Items from a dataset:

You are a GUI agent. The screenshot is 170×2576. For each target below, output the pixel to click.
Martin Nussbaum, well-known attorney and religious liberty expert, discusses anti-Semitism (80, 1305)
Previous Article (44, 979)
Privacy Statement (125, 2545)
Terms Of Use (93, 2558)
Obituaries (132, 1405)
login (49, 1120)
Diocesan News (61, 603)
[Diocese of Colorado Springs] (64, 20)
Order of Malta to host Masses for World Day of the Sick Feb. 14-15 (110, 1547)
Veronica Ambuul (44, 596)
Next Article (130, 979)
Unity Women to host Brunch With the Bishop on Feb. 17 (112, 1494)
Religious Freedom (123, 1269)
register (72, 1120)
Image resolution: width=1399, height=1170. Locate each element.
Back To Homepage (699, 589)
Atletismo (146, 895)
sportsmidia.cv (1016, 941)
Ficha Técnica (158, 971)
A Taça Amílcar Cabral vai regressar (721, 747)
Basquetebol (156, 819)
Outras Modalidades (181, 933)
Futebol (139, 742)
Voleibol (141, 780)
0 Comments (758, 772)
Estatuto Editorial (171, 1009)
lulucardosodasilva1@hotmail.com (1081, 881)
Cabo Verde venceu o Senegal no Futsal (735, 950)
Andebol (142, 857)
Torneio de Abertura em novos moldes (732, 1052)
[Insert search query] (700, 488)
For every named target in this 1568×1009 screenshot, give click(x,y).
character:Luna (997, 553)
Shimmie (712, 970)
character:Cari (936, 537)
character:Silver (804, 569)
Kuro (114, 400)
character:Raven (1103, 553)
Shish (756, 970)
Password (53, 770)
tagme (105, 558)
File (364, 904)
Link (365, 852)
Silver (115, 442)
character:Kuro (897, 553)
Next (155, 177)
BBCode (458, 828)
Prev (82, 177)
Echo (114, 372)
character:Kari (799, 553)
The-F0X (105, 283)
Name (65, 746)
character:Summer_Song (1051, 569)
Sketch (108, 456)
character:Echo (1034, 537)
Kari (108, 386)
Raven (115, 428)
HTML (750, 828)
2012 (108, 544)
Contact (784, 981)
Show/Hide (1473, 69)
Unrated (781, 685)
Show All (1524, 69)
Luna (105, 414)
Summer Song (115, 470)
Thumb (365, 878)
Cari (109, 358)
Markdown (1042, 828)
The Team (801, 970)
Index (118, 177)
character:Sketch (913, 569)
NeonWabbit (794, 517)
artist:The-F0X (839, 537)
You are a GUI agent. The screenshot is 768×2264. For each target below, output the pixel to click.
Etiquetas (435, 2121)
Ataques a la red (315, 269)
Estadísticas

TRY IT:
Would you transcribe the entries above exactly as they appear?

EXERCISE RESULT:
You are a GUI agent. The screenshot is 170×2576. For each target below, output the pixel to click.
Martin Nussbaum, well-known attorney and religious liberty expert, discusses anti-Semitism (80, 1305)
Previous Article (44, 979)
Privacy Statement (125, 2545)
Terms Of Use (93, 2558)
Obituaries (132, 1405)
login (49, 1120)
Diocesan News (61, 603)
[Diocese of Colorado Springs] (64, 20)
Order of Malta to host Masses for World Day of the Sick Feb. 14-15 (110, 1547)
Veronica Ambuul (44, 596)
Next Article (130, 979)
Unity Women to host Brunch With the Bishop on Feb. 17 (112, 1494)
Religious Freedom (123, 1269)
register (72, 1120)
Image resolution: width=1399, height=1170. Locate each element.
Back To Homepage (699, 589)
Atletismo (146, 895)
sportsmidia.cv (1016, 941)
Ficha Técnica (158, 971)
A Taça Amílcar Cabral vai regressar (721, 747)
Basquetebol (156, 819)
Outras Modalidades (181, 933)
Futebol (139, 742)
Voleibol (141, 780)
0 Comments (758, 772)
Estatuto Editorial (171, 1009)
lulucardosodasilva1@hotmail.com (1081, 881)
Cabo Verde venceu o Senegal no Futsal (735, 950)
Andebol (142, 857)
Torneio de Abertura em novos moldes (732, 1052)
[Insert search query] (700, 488)
For every named target in this 1568×1009 screenshot, give click(x,y).
character:Luna (997, 553)
Shimmie (712, 970)
character:Cari (936, 537)
character:Silver (804, 569)
Kuro (114, 400)
character:Raven (1103, 553)
Shish (756, 970)
Password (53, 770)
tagme (105, 558)
File (364, 904)
Link (365, 852)
Silver (115, 442)
character:Kuro (897, 553)
Next (155, 177)
BBCode (458, 828)
Prev (82, 177)
Echo (114, 372)
character:Kari (799, 553)
The-F0X (105, 283)
Name (65, 746)
character:Summer_Song (1051, 569)
Sketch (108, 456)
character:Echo (1034, 537)
Kari (108, 386)
Raven (115, 428)
HTML (750, 828)
2012 (108, 544)
Contact (784, 981)
Show/Hide (1473, 69)
Unrated (781, 685)
Show All (1524, 69)
Luna (105, 414)
Summer Song (115, 470)
Thumb (365, 878)
Cari (109, 358)
Markdown (1042, 828)
The Team (801, 970)
Index (118, 177)
character:Sketch (913, 569)
NeonWabbit (794, 517)
artist:The-F0X (839, 537)
You are a GUI agent. The screenshot is 768×2264. For each target below, output the pixel to click.
Etiquetas (435, 2121)
Ataques a la red (315, 269)
Estadísticas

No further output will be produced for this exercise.